- THE TASK: In the records below, which lines include "maar"? Copy them.

*** Opening of GIVEN DATA ***

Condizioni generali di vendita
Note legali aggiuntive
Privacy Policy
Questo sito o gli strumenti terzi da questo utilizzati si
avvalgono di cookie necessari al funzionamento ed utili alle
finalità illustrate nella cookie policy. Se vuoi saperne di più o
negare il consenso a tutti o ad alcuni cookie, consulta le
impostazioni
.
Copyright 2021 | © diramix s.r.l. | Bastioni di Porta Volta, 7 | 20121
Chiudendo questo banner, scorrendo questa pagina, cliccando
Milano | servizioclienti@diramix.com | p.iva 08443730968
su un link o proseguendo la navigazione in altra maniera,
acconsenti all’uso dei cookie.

*** Close of GIVEN DATA ***
*** Opening of GIVEN DATA ***

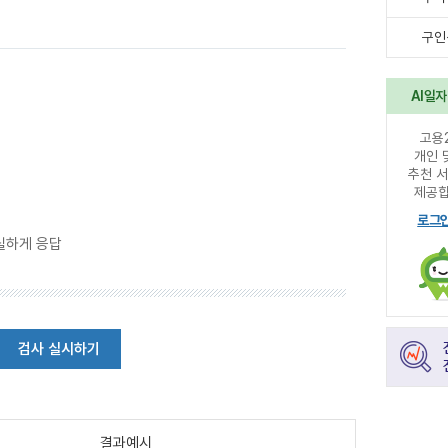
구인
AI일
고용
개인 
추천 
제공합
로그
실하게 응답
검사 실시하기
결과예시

*** Close of GIVEN DATA ***
*** Opening of GIVEN DATA ***

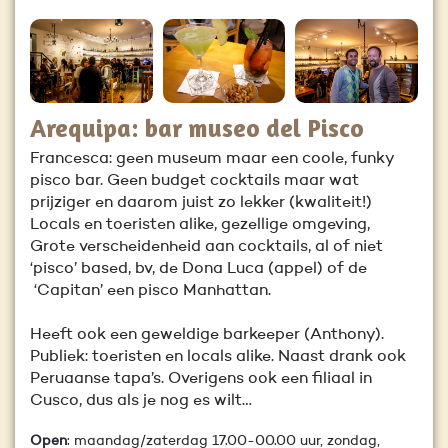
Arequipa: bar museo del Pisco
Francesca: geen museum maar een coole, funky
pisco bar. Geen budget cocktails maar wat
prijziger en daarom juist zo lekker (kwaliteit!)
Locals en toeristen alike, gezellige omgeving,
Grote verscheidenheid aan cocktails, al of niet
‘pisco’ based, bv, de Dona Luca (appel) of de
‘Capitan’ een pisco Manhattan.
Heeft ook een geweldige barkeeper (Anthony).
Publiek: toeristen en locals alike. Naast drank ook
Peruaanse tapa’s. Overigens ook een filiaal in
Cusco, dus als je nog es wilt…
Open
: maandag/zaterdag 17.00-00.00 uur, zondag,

*** Close of GIVEN DATA ***

- ANSWER SECTION:
Francesca: geen museum maar een coole, funky
pisco bar. Geen budget cocktails maar wat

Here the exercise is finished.